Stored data
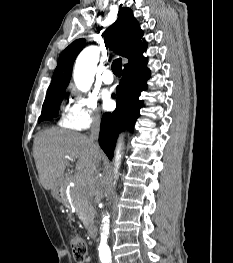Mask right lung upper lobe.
<instances>
[{"instance_id": "right-lung-upper-lobe-1", "label": "right lung upper lobe", "mask_w": 233, "mask_h": 263, "mask_svg": "<svg viewBox=\"0 0 233 263\" xmlns=\"http://www.w3.org/2000/svg\"><path fill=\"white\" fill-rule=\"evenodd\" d=\"M142 35L132 10L121 8L116 22L105 31L104 39L110 49L129 60L128 64L124 65L126 67L146 60L142 53L146 50L147 43L145 40L141 41ZM84 46L85 40L78 39L61 53L47 94L68 86L73 63Z\"/></svg>"}]
</instances>
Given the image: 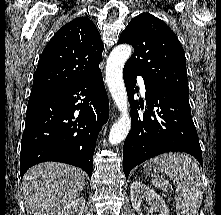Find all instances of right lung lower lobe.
Here are the masks:
<instances>
[{
	"label": "right lung lower lobe",
	"instance_id": "1",
	"mask_svg": "<svg viewBox=\"0 0 221 215\" xmlns=\"http://www.w3.org/2000/svg\"><path fill=\"white\" fill-rule=\"evenodd\" d=\"M108 114L99 67L56 90L30 96L21 141V177L45 161L80 167L91 177L96 140Z\"/></svg>",
	"mask_w": 221,
	"mask_h": 215
}]
</instances>
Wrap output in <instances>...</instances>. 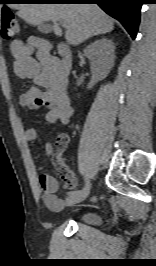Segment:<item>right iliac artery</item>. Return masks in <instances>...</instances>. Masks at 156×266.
Returning a JSON list of instances; mask_svg holds the SVG:
<instances>
[{
  "label": "right iliac artery",
  "mask_w": 156,
  "mask_h": 266,
  "mask_svg": "<svg viewBox=\"0 0 156 266\" xmlns=\"http://www.w3.org/2000/svg\"><path fill=\"white\" fill-rule=\"evenodd\" d=\"M89 185H90V182L86 181V182H84V188L82 190L71 191V192L68 193V195L69 196H71V195H78L81 192L86 191V189L89 188Z\"/></svg>",
  "instance_id": "1"
}]
</instances>
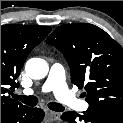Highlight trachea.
I'll list each match as a JSON object with an SVG mask.
<instances>
[{
    "label": "trachea",
    "mask_w": 123,
    "mask_h": 123,
    "mask_svg": "<svg viewBox=\"0 0 123 123\" xmlns=\"http://www.w3.org/2000/svg\"><path fill=\"white\" fill-rule=\"evenodd\" d=\"M13 97L15 99L20 100L22 103H24L28 106H32V107L36 106L38 103V99L35 96L13 95ZM48 108L53 111H57V112H61L64 110V106H62L60 103H56V102L48 103Z\"/></svg>",
    "instance_id": "obj_1"
}]
</instances>
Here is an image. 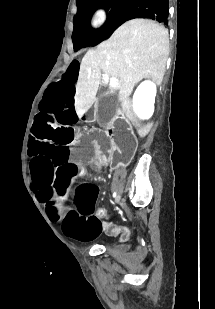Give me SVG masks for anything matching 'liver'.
Segmentation results:
<instances>
[{"label": "liver", "mask_w": 215, "mask_h": 309, "mask_svg": "<svg viewBox=\"0 0 215 309\" xmlns=\"http://www.w3.org/2000/svg\"><path fill=\"white\" fill-rule=\"evenodd\" d=\"M169 52L168 30L155 20L133 18L121 24L108 40L87 50L80 64L76 84L75 110L83 116L96 100L102 72L118 78L119 100L127 122L131 120L139 136L149 132L152 122L140 124L129 98L135 84L142 78H152L161 84Z\"/></svg>", "instance_id": "obj_1"}]
</instances>
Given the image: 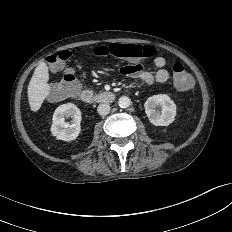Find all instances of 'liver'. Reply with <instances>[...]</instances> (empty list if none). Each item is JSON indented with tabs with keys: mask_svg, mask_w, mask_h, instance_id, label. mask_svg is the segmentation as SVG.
Instances as JSON below:
<instances>
[{
	"mask_svg": "<svg viewBox=\"0 0 232 232\" xmlns=\"http://www.w3.org/2000/svg\"><path fill=\"white\" fill-rule=\"evenodd\" d=\"M49 73L45 62H41L35 69L28 85V100L32 111L41 108L42 103L49 94Z\"/></svg>",
	"mask_w": 232,
	"mask_h": 232,
	"instance_id": "liver-1",
	"label": "liver"
}]
</instances>
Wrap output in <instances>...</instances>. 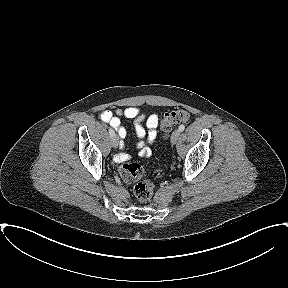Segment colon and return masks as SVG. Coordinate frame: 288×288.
<instances>
[{
    "label": "colon",
    "mask_w": 288,
    "mask_h": 288,
    "mask_svg": "<svg viewBox=\"0 0 288 288\" xmlns=\"http://www.w3.org/2000/svg\"><path fill=\"white\" fill-rule=\"evenodd\" d=\"M190 115L187 111L179 109L164 113L160 118V128L163 133H168L174 126L188 122ZM119 173L121 178L128 183H136L134 186V195L140 202L148 201L154 190V185L149 180H142L144 175L143 167L136 162H124ZM155 177H161V171L154 172Z\"/></svg>",
    "instance_id": "5ec220e1"
}]
</instances>
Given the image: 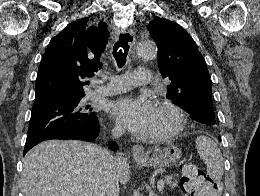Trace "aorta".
Wrapping results in <instances>:
<instances>
[{"instance_id": "762f6f07", "label": "aorta", "mask_w": 260, "mask_h": 196, "mask_svg": "<svg viewBox=\"0 0 260 196\" xmlns=\"http://www.w3.org/2000/svg\"><path fill=\"white\" fill-rule=\"evenodd\" d=\"M137 54L143 58H154L157 55V47L152 41H143L137 45Z\"/></svg>"}]
</instances>
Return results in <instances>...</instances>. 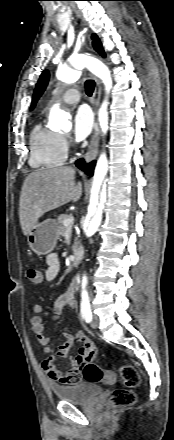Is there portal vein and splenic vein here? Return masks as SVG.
I'll return each instance as SVG.
<instances>
[{"mask_svg":"<svg viewBox=\"0 0 174 440\" xmlns=\"http://www.w3.org/2000/svg\"><path fill=\"white\" fill-rule=\"evenodd\" d=\"M74 222V217L71 215L69 218L63 221V225L66 227H70Z\"/></svg>","mask_w":174,"mask_h":440,"instance_id":"1","label":"portal vein and splenic vein"}]
</instances>
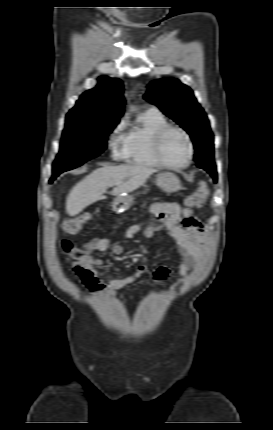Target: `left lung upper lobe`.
<instances>
[{
  "instance_id": "obj_1",
  "label": "left lung upper lobe",
  "mask_w": 273,
  "mask_h": 430,
  "mask_svg": "<svg viewBox=\"0 0 273 430\" xmlns=\"http://www.w3.org/2000/svg\"><path fill=\"white\" fill-rule=\"evenodd\" d=\"M148 88L145 99L157 105L190 134L196 149L194 160L199 163L214 159L209 121L192 90L174 78L155 80Z\"/></svg>"
}]
</instances>
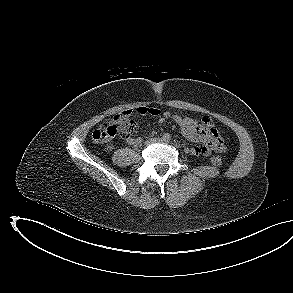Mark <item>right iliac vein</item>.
I'll use <instances>...</instances> for the list:
<instances>
[{
	"label": "right iliac vein",
	"mask_w": 293,
	"mask_h": 293,
	"mask_svg": "<svg viewBox=\"0 0 293 293\" xmlns=\"http://www.w3.org/2000/svg\"><path fill=\"white\" fill-rule=\"evenodd\" d=\"M156 141H158V139H156V138H151V139L147 140L145 144H146V145H150L151 143H154V142H156Z\"/></svg>",
	"instance_id": "right-iliac-vein-1"
}]
</instances>
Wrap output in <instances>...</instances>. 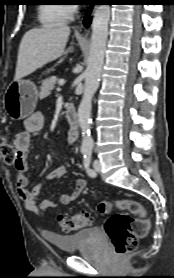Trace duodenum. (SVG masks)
<instances>
[{
	"instance_id": "410a0bca",
	"label": "duodenum",
	"mask_w": 174,
	"mask_h": 278,
	"mask_svg": "<svg viewBox=\"0 0 174 278\" xmlns=\"http://www.w3.org/2000/svg\"><path fill=\"white\" fill-rule=\"evenodd\" d=\"M64 114L69 126V139L74 141L77 138L79 132V123L76 110L71 104H67L64 108Z\"/></svg>"
}]
</instances>
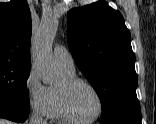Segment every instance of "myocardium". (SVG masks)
Returning <instances> with one entry per match:
<instances>
[{
  "mask_svg": "<svg viewBox=\"0 0 156 124\" xmlns=\"http://www.w3.org/2000/svg\"><path fill=\"white\" fill-rule=\"evenodd\" d=\"M76 85L87 86L93 91V93L97 97L98 105H99L98 111L93 117L89 119L79 118L78 116L74 114V112L69 106L68 93H69V90ZM56 92H57V98H58L60 110L68 121L79 123V124H88V123H92L98 120L104 112V108H105L104 99L100 91L93 83H91L90 81L86 79L76 77V76H65L62 84L56 87Z\"/></svg>",
  "mask_w": 156,
  "mask_h": 124,
  "instance_id": "myocardium-1",
  "label": "myocardium"
}]
</instances>
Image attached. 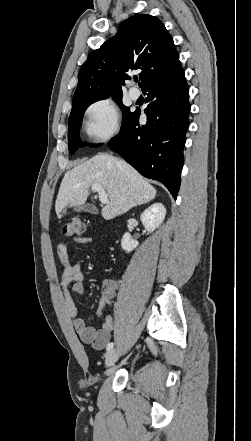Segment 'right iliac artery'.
<instances>
[{"instance_id":"right-iliac-artery-1","label":"right iliac artery","mask_w":251,"mask_h":441,"mask_svg":"<svg viewBox=\"0 0 251 441\" xmlns=\"http://www.w3.org/2000/svg\"><path fill=\"white\" fill-rule=\"evenodd\" d=\"M113 346H114L113 342L109 343L106 347V350L107 351L111 350L113 348Z\"/></svg>"}]
</instances>
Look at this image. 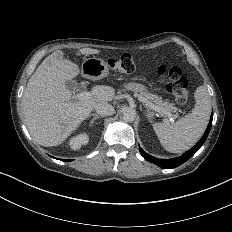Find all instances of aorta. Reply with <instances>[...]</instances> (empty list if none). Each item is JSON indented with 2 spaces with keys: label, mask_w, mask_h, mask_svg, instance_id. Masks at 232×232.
<instances>
[{
  "label": "aorta",
  "mask_w": 232,
  "mask_h": 232,
  "mask_svg": "<svg viewBox=\"0 0 232 232\" xmlns=\"http://www.w3.org/2000/svg\"><path fill=\"white\" fill-rule=\"evenodd\" d=\"M122 116L124 121L131 122L134 121L136 118V110L130 106H123L121 109Z\"/></svg>",
  "instance_id": "1"
}]
</instances>
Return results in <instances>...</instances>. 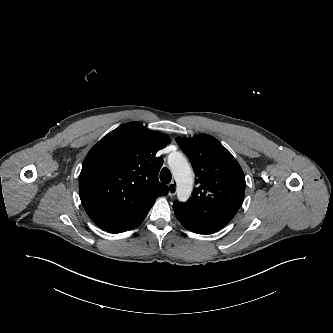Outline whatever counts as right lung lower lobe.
Here are the masks:
<instances>
[{
	"label": "right lung lower lobe",
	"mask_w": 333,
	"mask_h": 333,
	"mask_svg": "<svg viewBox=\"0 0 333 333\" xmlns=\"http://www.w3.org/2000/svg\"><path fill=\"white\" fill-rule=\"evenodd\" d=\"M144 220L143 219H140L134 223H132L131 225L129 226H126V227H123V228H117V229H113V230H110L108 231L109 233H120V232H123V231H128V230H132L134 229L135 227H137L142 221Z\"/></svg>",
	"instance_id": "right-lung-lower-lobe-1"
}]
</instances>
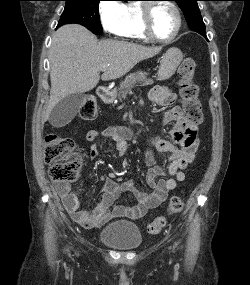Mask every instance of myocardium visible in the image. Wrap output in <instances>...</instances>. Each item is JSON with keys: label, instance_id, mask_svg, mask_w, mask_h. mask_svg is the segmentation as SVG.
Masks as SVG:
<instances>
[{"label": "myocardium", "instance_id": "myocardium-1", "mask_svg": "<svg viewBox=\"0 0 250 285\" xmlns=\"http://www.w3.org/2000/svg\"><path fill=\"white\" fill-rule=\"evenodd\" d=\"M160 3L166 4L169 7H171L177 18L176 29L173 32V34L168 38L158 37L154 33L152 28V12L154 7ZM140 9H141V23H142L143 33L148 39L158 43H170L178 36L182 28L183 20H182L181 11L174 2H172L171 0H162L161 2H144L143 4H141Z\"/></svg>", "mask_w": 250, "mask_h": 285}]
</instances>
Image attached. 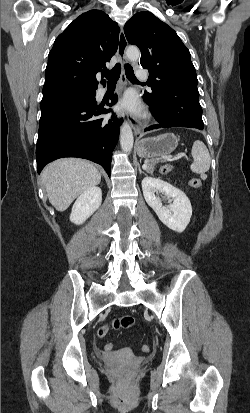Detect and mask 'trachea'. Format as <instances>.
Returning a JSON list of instances; mask_svg holds the SVG:
<instances>
[{"label":"trachea","mask_w":250,"mask_h":413,"mask_svg":"<svg viewBox=\"0 0 250 413\" xmlns=\"http://www.w3.org/2000/svg\"><path fill=\"white\" fill-rule=\"evenodd\" d=\"M121 72V65L117 63L113 69L104 71L103 74L108 80V83H117ZM126 77L133 83H139L134 75L133 68L129 64H125Z\"/></svg>","instance_id":"trachea-1"}]
</instances>
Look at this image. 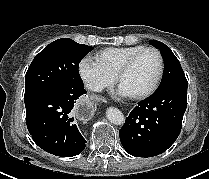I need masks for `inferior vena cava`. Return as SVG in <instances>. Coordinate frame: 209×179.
I'll return each instance as SVG.
<instances>
[{
    "instance_id": "1",
    "label": "inferior vena cava",
    "mask_w": 209,
    "mask_h": 179,
    "mask_svg": "<svg viewBox=\"0 0 209 179\" xmlns=\"http://www.w3.org/2000/svg\"><path fill=\"white\" fill-rule=\"evenodd\" d=\"M86 87L88 89H91V90H94V91H101V89H102L99 85H95V84H92V83L87 84Z\"/></svg>"
}]
</instances>
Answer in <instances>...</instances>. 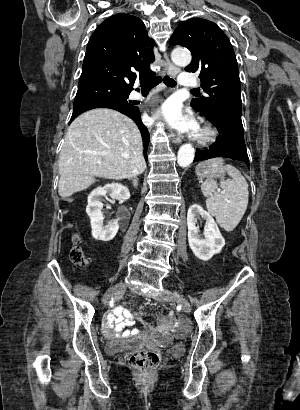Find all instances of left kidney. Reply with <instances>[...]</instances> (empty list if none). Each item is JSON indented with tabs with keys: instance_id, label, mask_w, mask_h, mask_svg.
I'll return each mask as SVG.
<instances>
[{
	"instance_id": "obj_1",
	"label": "left kidney",
	"mask_w": 300,
	"mask_h": 410,
	"mask_svg": "<svg viewBox=\"0 0 300 410\" xmlns=\"http://www.w3.org/2000/svg\"><path fill=\"white\" fill-rule=\"evenodd\" d=\"M202 217L205 221L204 238L199 236L197 219ZM188 242L195 256L203 261H208L213 255L220 253L225 245L220 230L213 217L200 205L193 204L187 212Z\"/></svg>"
}]
</instances>
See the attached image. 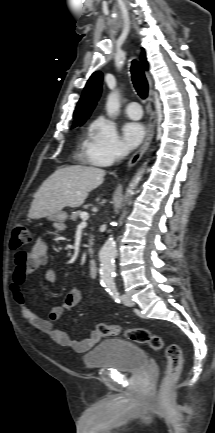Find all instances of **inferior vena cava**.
Segmentation results:
<instances>
[{"mask_svg":"<svg viewBox=\"0 0 215 433\" xmlns=\"http://www.w3.org/2000/svg\"><path fill=\"white\" fill-rule=\"evenodd\" d=\"M123 155H124V151L120 150V151H118V153H117V158L120 159V158L123 157Z\"/></svg>","mask_w":215,"mask_h":433,"instance_id":"obj_1","label":"inferior vena cava"}]
</instances>
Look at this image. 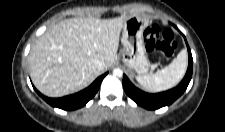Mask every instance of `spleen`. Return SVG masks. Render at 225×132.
Segmentation results:
<instances>
[{
    "mask_svg": "<svg viewBox=\"0 0 225 132\" xmlns=\"http://www.w3.org/2000/svg\"><path fill=\"white\" fill-rule=\"evenodd\" d=\"M187 51L182 50L169 66L152 75H138L137 82L152 92H161L177 85L183 78L187 68Z\"/></svg>",
    "mask_w": 225,
    "mask_h": 132,
    "instance_id": "obj_1",
    "label": "spleen"
}]
</instances>
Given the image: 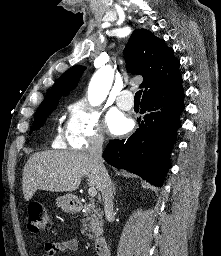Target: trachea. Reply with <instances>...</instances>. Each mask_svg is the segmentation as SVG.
I'll use <instances>...</instances> for the list:
<instances>
[{"label":"trachea","instance_id":"3493384b","mask_svg":"<svg viewBox=\"0 0 221 256\" xmlns=\"http://www.w3.org/2000/svg\"><path fill=\"white\" fill-rule=\"evenodd\" d=\"M141 95H142V90H139L138 92H136L135 97H134V102L135 103L140 102Z\"/></svg>","mask_w":221,"mask_h":256}]
</instances>
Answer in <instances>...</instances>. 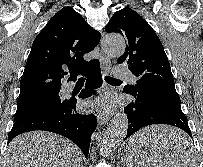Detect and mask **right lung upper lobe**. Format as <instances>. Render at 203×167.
<instances>
[{
    "instance_id": "obj_1",
    "label": "right lung upper lobe",
    "mask_w": 203,
    "mask_h": 167,
    "mask_svg": "<svg viewBox=\"0 0 203 167\" xmlns=\"http://www.w3.org/2000/svg\"><path fill=\"white\" fill-rule=\"evenodd\" d=\"M101 34L88 25L71 7L57 12L35 38L20 81L17 106L59 93L61 79L68 80L94 68L98 60L85 61L83 55L98 44Z\"/></svg>"
}]
</instances>
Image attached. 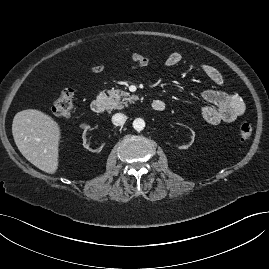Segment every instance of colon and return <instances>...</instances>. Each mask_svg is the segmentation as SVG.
<instances>
[{
    "mask_svg": "<svg viewBox=\"0 0 269 269\" xmlns=\"http://www.w3.org/2000/svg\"><path fill=\"white\" fill-rule=\"evenodd\" d=\"M74 109V91L70 88L63 89L56 97L52 111L59 117H68ZM253 127L249 122H243L239 127L241 140H247L252 135Z\"/></svg>",
    "mask_w": 269,
    "mask_h": 269,
    "instance_id": "5ec220e1",
    "label": "colon"
}]
</instances>
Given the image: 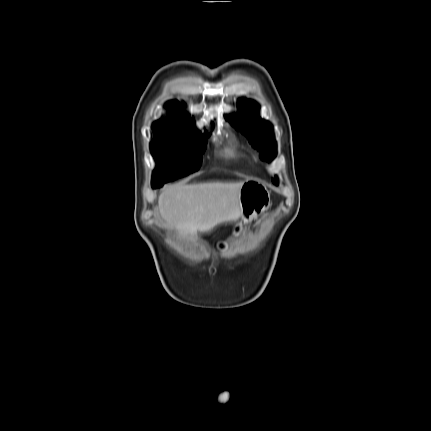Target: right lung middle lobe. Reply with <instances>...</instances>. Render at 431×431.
<instances>
[{"mask_svg":"<svg viewBox=\"0 0 431 431\" xmlns=\"http://www.w3.org/2000/svg\"><path fill=\"white\" fill-rule=\"evenodd\" d=\"M151 153L157 162L152 185L157 187L197 171L206 142L195 131L153 126Z\"/></svg>","mask_w":431,"mask_h":431,"instance_id":"obj_1","label":"right lung middle lobe"}]
</instances>
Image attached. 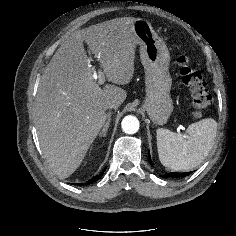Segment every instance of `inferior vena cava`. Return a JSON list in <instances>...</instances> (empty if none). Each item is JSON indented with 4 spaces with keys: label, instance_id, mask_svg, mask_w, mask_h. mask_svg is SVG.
<instances>
[{
    "label": "inferior vena cava",
    "instance_id": "1",
    "mask_svg": "<svg viewBox=\"0 0 236 236\" xmlns=\"http://www.w3.org/2000/svg\"><path fill=\"white\" fill-rule=\"evenodd\" d=\"M117 107H118V105L116 103H109L106 106L107 109H113V108H117Z\"/></svg>",
    "mask_w": 236,
    "mask_h": 236
}]
</instances>
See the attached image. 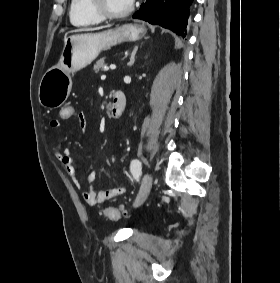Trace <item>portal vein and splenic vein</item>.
Instances as JSON below:
<instances>
[{"instance_id":"18ae733b","label":"portal vein and splenic vein","mask_w":280,"mask_h":283,"mask_svg":"<svg viewBox=\"0 0 280 283\" xmlns=\"http://www.w3.org/2000/svg\"><path fill=\"white\" fill-rule=\"evenodd\" d=\"M110 69H112V70H114V69H116V65L115 64H111L110 65ZM108 70V68H106V71Z\"/></svg>"}]
</instances>
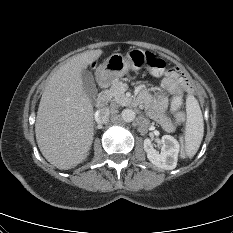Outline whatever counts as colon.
I'll return each mask as SVG.
<instances>
[{"label": "colon", "instance_id": "5ec220e1", "mask_svg": "<svg viewBox=\"0 0 233 233\" xmlns=\"http://www.w3.org/2000/svg\"><path fill=\"white\" fill-rule=\"evenodd\" d=\"M144 59H145L147 71L151 75L159 77L164 74L166 69V63L162 58L153 55L151 53H146ZM181 103H182L181 96L178 92L175 94V96L172 99L171 109L173 111L178 110L181 106ZM180 155L182 158H184L186 156V152L182 151Z\"/></svg>", "mask_w": 233, "mask_h": 233}]
</instances>
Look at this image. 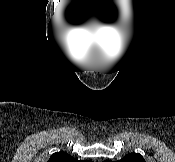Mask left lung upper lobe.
<instances>
[{"label": "left lung upper lobe", "mask_w": 175, "mask_h": 162, "mask_svg": "<svg viewBox=\"0 0 175 162\" xmlns=\"http://www.w3.org/2000/svg\"><path fill=\"white\" fill-rule=\"evenodd\" d=\"M103 162H113L111 160H105ZM116 162H145L144 158L139 153H129L124 156L121 160Z\"/></svg>", "instance_id": "1"}]
</instances>
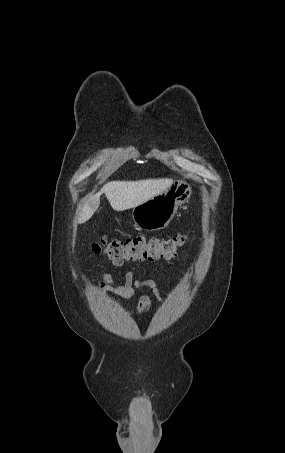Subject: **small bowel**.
Segmentation results:
<instances>
[{"label": "small bowel", "mask_w": 285, "mask_h": 453, "mask_svg": "<svg viewBox=\"0 0 285 453\" xmlns=\"http://www.w3.org/2000/svg\"><path fill=\"white\" fill-rule=\"evenodd\" d=\"M105 281L109 280V276L107 274L103 275ZM99 288L104 289L106 288V284L104 282L99 283ZM111 290L116 292L117 294L121 295L122 297L129 298L134 295L137 290L141 289H148L153 292L154 296L157 298L159 302L162 301V296L160 290L158 288L157 283L150 278H140L137 279L134 276V269L127 271L124 277V282L120 285L110 286ZM151 307V300L148 296H142L139 300L138 307L136 309L137 314H145L150 310Z\"/></svg>", "instance_id": "1"}]
</instances>
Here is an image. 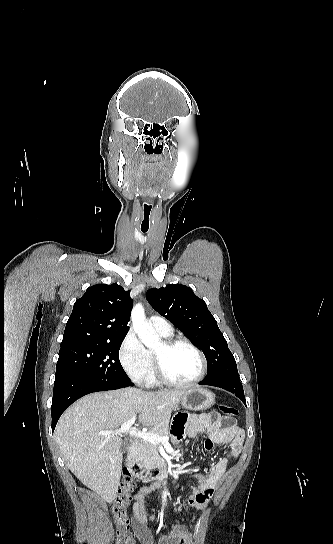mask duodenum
<instances>
[{"mask_svg":"<svg viewBox=\"0 0 333 544\" xmlns=\"http://www.w3.org/2000/svg\"><path fill=\"white\" fill-rule=\"evenodd\" d=\"M140 442L134 441L128 448L126 464L129 472L143 482L163 479L168 475L171 465L167 461H161L153 466H145L137 460Z\"/></svg>","mask_w":333,"mask_h":544,"instance_id":"1","label":"duodenum"}]
</instances>
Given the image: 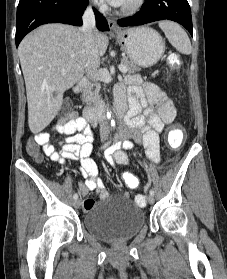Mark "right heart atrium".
<instances>
[{"mask_svg":"<svg viewBox=\"0 0 227 279\" xmlns=\"http://www.w3.org/2000/svg\"><path fill=\"white\" fill-rule=\"evenodd\" d=\"M99 0H90L91 3L96 4Z\"/></svg>","mask_w":227,"mask_h":279,"instance_id":"d8ad5b80","label":"right heart atrium"}]
</instances>
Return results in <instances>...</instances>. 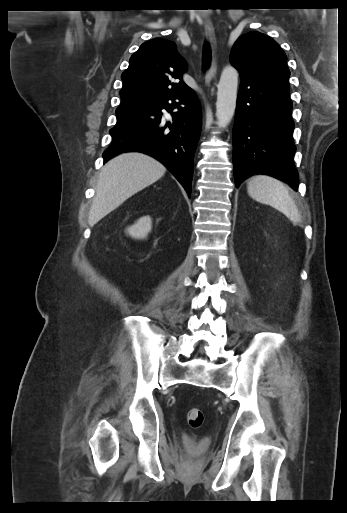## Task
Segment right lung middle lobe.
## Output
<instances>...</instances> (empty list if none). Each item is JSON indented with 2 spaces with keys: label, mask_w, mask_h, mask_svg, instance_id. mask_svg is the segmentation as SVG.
<instances>
[{
  "label": "right lung middle lobe",
  "mask_w": 347,
  "mask_h": 513,
  "mask_svg": "<svg viewBox=\"0 0 347 513\" xmlns=\"http://www.w3.org/2000/svg\"><path fill=\"white\" fill-rule=\"evenodd\" d=\"M124 111H127V110H126L125 108H123V107H119V108L117 109L116 113H117V112H124Z\"/></svg>",
  "instance_id": "right-lung-middle-lobe-1"
}]
</instances>
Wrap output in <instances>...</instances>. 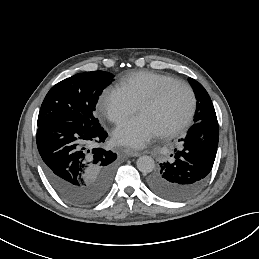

Activity:
Once the line containing "<instances>...</instances> (empty list" is found, transcribe it and every line after it to the end of the records, exactly and with no pictures.

Exercise result:
<instances>...</instances> (empty list if none). Each item is JSON indented with 2 spaces with keys: label, mask_w, mask_h, mask_svg, instance_id. mask_svg is the segmentation as SVG.
<instances>
[{
  "label": "right lung middle lobe",
  "mask_w": 347,
  "mask_h": 513,
  "mask_svg": "<svg viewBox=\"0 0 347 513\" xmlns=\"http://www.w3.org/2000/svg\"><path fill=\"white\" fill-rule=\"evenodd\" d=\"M124 111H127V110H126L125 108H123V107H119V108L117 109L116 113H117V112H124Z\"/></svg>",
  "instance_id": "right-lung-middle-lobe-1"
}]
</instances>
Wrap output in <instances>...</instances>. 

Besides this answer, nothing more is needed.